* PROBLEM DETAILS
All lines holding the word "SundayMondayTuesdayWednesdayThursdayFrid" are to be copied from the records beneath.
━━━ GIVEN ENTRIES ━━━
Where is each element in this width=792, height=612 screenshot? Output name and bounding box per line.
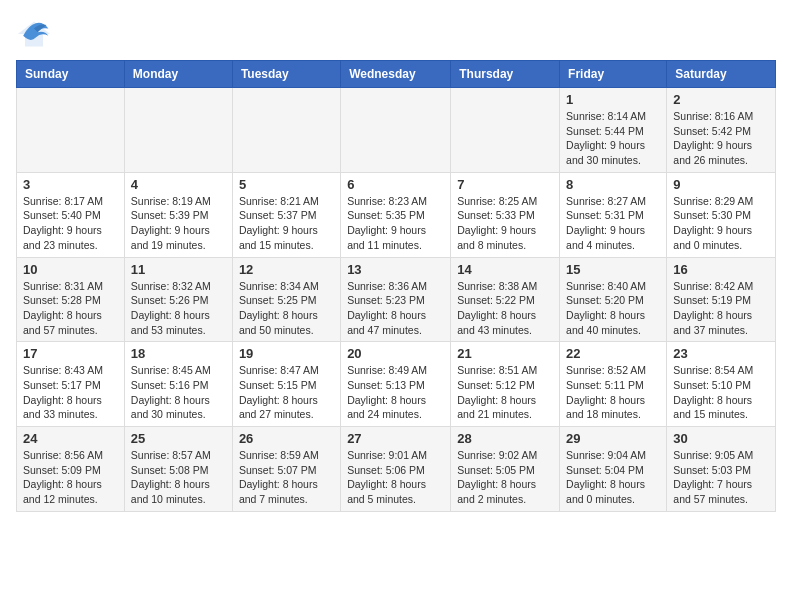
day-number: 4	[131, 177, 226, 192]
day-info: Sunrise: 8:56 AMSunset: 5:09 PMDaylight:…	[23, 448, 118, 507]
day-info: Sunrise: 8:19 AMSunset: 5:39 PMDaylight:…	[131, 194, 226, 253]
calendar-body: 1Sunrise: 8:14 AMSunset: 5:44 PMDaylight…	[17, 88, 776, 512]
calendar-cell: 17Sunrise: 8:43 AMSunset: 5:17 PMDayligh…	[17, 342, 125, 427]
day-number: 3	[23, 177, 118, 192]
calendar-cell: 23Sunrise: 8:54 AMSunset: 5:10 PMDayligh…	[667, 342, 776, 427]
logo	[16, 16, 58, 52]
calendar-week-row: 10Sunrise: 8:31 AMSunset: 5:28 PMDayligh…	[17, 257, 776, 342]
logo-icon	[16, 16, 52, 52]
day-number: 13	[347, 262, 444, 277]
calendar-week-row: 17Sunrise: 8:43 AMSunset: 5:17 PMDayligh…	[17, 342, 776, 427]
day-info: Sunrise: 8:23 AMSunset: 5:35 PMDaylight:…	[347, 194, 444, 253]
day-info: Sunrise: 8:25 AMSunset: 5:33 PMDaylight:…	[457, 194, 553, 253]
weekday-header: Monday	[124, 61, 232, 88]
day-number: 6	[347, 177, 444, 192]
calendar-cell: 10Sunrise: 8:31 AMSunset: 5:28 PMDayligh…	[17, 257, 125, 342]
day-number: 17	[23, 346, 118, 361]
calendar-cell: 25Sunrise: 8:57 AMSunset: 5:08 PMDayligh…	[124, 427, 232, 512]
day-number: 30	[673, 431, 769, 446]
day-number: 18	[131, 346, 226, 361]
calendar-cell: 3Sunrise: 8:17 AMSunset: 5:40 PMDaylight…	[17, 172, 125, 257]
calendar-cell: 22Sunrise: 8:52 AMSunset: 5:11 PMDayligh…	[560, 342, 667, 427]
day-info: Sunrise: 8:45 AMSunset: 5:16 PMDaylight:…	[131, 363, 226, 422]
day-info: Sunrise: 8:51 AMSunset: 5:12 PMDaylight:…	[457, 363, 553, 422]
day-number: 26	[239, 431, 334, 446]
calendar-week-row: 1Sunrise: 8:14 AMSunset: 5:44 PMDaylight…	[17, 88, 776, 173]
calendar-week-row: 24Sunrise: 8:56 AMSunset: 5:09 PMDayligh…	[17, 427, 776, 512]
calendar-cell: 14Sunrise: 8:38 AMSunset: 5:22 PMDayligh…	[451, 257, 560, 342]
day-number: 11	[131, 262, 226, 277]
calendar-cell: 13Sunrise: 8:36 AMSunset: 5:23 PMDayligh…	[341, 257, 451, 342]
day-info: Sunrise: 8:47 AMSunset: 5:15 PMDaylight:…	[239, 363, 334, 422]
day-number: 1	[566, 92, 660, 107]
calendar-cell: 20Sunrise: 8:49 AMSunset: 5:13 PMDayligh…	[341, 342, 451, 427]
calendar-cell: 29Sunrise: 9:04 AMSunset: 5:04 PMDayligh…	[560, 427, 667, 512]
day-number: 8	[566, 177, 660, 192]
day-info: Sunrise: 8:27 AMSunset: 5:31 PMDaylight:…	[566, 194, 660, 253]
weekday-header: Thursday	[451, 61, 560, 88]
day-number: 2	[673, 92, 769, 107]
calendar-cell: 8Sunrise: 8:27 AMSunset: 5:31 PMDaylight…	[560, 172, 667, 257]
day-info: Sunrise: 8:21 AMSunset: 5:37 PMDaylight:…	[239, 194, 334, 253]
day-number: 5	[239, 177, 334, 192]
day-info: Sunrise: 8:34 AMSunset: 5:25 PMDaylight:…	[239, 279, 334, 338]
day-info: Sunrise: 8:29 AMSunset: 5:30 PMDaylight:…	[673, 194, 769, 253]
calendar-cell: 12Sunrise: 8:34 AMSunset: 5:25 PMDayligh…	[232, 257, 340, 342]
day-number: 28	[457, 431, 553, 446]
calendar-cell	[124, 88, 232, 173]
day-info: Sunrise: 8:31 AMSunset: 5:28 PMDaylight:…	[23, 279, 118, 338]
day-number: 19	[239, 346, 334, 361]
calendar-cell: 30Sunrise: 9:05 AMSunset: 5:03 PMDayligh…	[667, 427, 776, 512]
calendar-cell	[451, 88, 560, 173]
day-number: 20	[347, 346, 444, 361]
day-number: 9	[673, 177, 769, 192]
calendar-cell	[232, 88, 340, 173]
calendar-table: SundayMondayTuesdayWednesdayThursdayFrid…	[16, 60, 776, 512]
calendar-cell: 9Sunrise: 8:29 AMSunset: 5:30 PMDaylight…	[667, 172, 776, 257]
weekday-header: Wednesday	[341, 61, 451, 88]
weekday-header: Tuesday	[232, 61, 340, 88]
day-number: 29	[566, 431, 660, 446]
day-number: 24	[23, 431, 118, 446]
calendar-cell: 5Sunrise: 8:21 AMSunset: 5:37 PMDaylight…	[232, 172, 340, 257]
header-row: SundayMondayTuesdayWednesdayThursdayFrid…	[17, 61, 776, 88]
calendar-header: SundayMondayTuesdayWednesdayThursdayFrid…	[17, 61, 776, 88]
calendar-cell: 18Sunrise: 8:45 AMSunset: 5:16 PMDayligh…	[124, 342, 232, 427]
calendar-cell: 4Sunrise: 8:19 AMSunset: 5:39 PMDaylight…	[124, 172, 232, 257]
calendar-cell: 28Sunrise: 9:02 AMSunset: 5:05 PMDayligh…	[451, 427, 560, 512]
weekday-header: Saturday	[667, 61, 776, 88]
day-info: Sunrise: 8:49 AMSunset: 5:13 PMDaylight:…	[347, 363, 444, 422]
day-number: 12	[239, 262, 334, 277]
calendar-cell: 11Sunrise: 8:32 AMSunset: 5:26 PMDayligh…	[124, 257, 232, 342]
calendar-cell: 15Sunrise: 8:40 AMSunset: 5:20 PMDayligh…	[560, 257, 667, 342]
day-info: Sunrise: 8:43 AMSunset: 5:17 PMDaylight:…	[23, 363, 118, 422]
day-info: Sunrise: 8:42 AMSunset: 5:19 PMDaylight:…	[673, 279, 769, 338]
calendar-cell: 26Sunrise: 8:59 AMSunset: 5:07 PMDayligh…	[232, 427, 340, 512]
day-info: Sunrise: 8:14 AMSunset: 5:44 PMDaylight:…	[566, 109, 660, 168]
calendar-cell: 27Sunrise: 9:01 AMSunset: 5:06 PMDayligh…	[341, 427, 451, 512]
day-info: Sunrise: 8:59 AMSunset: 5:07 PMDaylight:…	[239, 448, 334, 507]
day-info: Sunrise: 9:02 AMSunset: 5:05 PMDaylight:…	[457, 448, 553, 507]
day-info: Sunrise: 8:32 AMSunset: 5:26 PMDaylight:…	[131, 279, 226, 338]
weekday-header: Sunday	[17, 61, 125, 88]
day-number: 27	[347, 431, 444, 446]
day-info: Sunrise: 8:54 AMSunset: 5:10 PMDaylight:…	[673, 363, 769, 422]
calendar-cell	[17, 88, 125, 173]
day-info: Sunrise: 8:57 AMSunset: 5:08 PMDaylight:…	[131, 448, 226, 507]
day-number: 23	[673, 346, 769, 361]
day-info: Sunrise: 8:36 AMSunset: 5:23 PMDaylight:…	[347, 279, 444, 338]
calendar-cell: 1Sunrise: 8:14 AMSunset: 5:44 PMDaylight…	[560, 88, 667, 173]
day-info: Sunrise: 8:16 AMSunset: 5:42 PMDaylight:…	[673, 109, 769, 168]
header	[16, 16, 776, 52]
day-info: Sunrise: 9:04 AMSunset: 5:04 PMDaylight:…	[566, 448, 660, 507]
day-number: 25	[131, 431, 226, 446]
calendar-cell: 21Sunrise: 8:51 AMSunset: 5:12 PMDayligh…	[451, 342, 560, 427]
day-info: Sunrise: 8:52 AMSunset: 5:11 PMDaylight:…	[566, 363, 660, 422]
day-info: Sunrise: 9:01 AMSunset: 5:06 PMDaylight:…	[347, 448, 444, 507]
day-number: 15	[566, 262, 660, 277]
day-number: 14	[457, 262, 553, 277]
calendar-cell: 24Sunrise: 8:56 AMSunset: 5:09 PMDayligh…	[17, 427, 125, 512]
day-info: Sunrise: 8:38 AMSunset: 5:22 PMDaylight:…	[457, 279, 553, 338]
calendar-cell: 7Sunrise: 8:25 AMSunset: 5:33 PMDaylight…	[451, 172, 560, 257]
calendar-cell: 2Sunrise: 8:16 AMSunset: 5:42 PMDaylight…	[667, 88, 776, 173]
━━━
* RESULT BELOW
calendar-table: SundayMondayTuesdayWednesdayThursdayFrid…	[16, 60, 776, 512]
header-row: SundayMondayTuesdayWednesdayThursdayFrid…	[17, 61, 776, 88]
calendar-header: SundayMondayTuesdayWednesdayThursdayFrid…	[17, 61, 776, 88]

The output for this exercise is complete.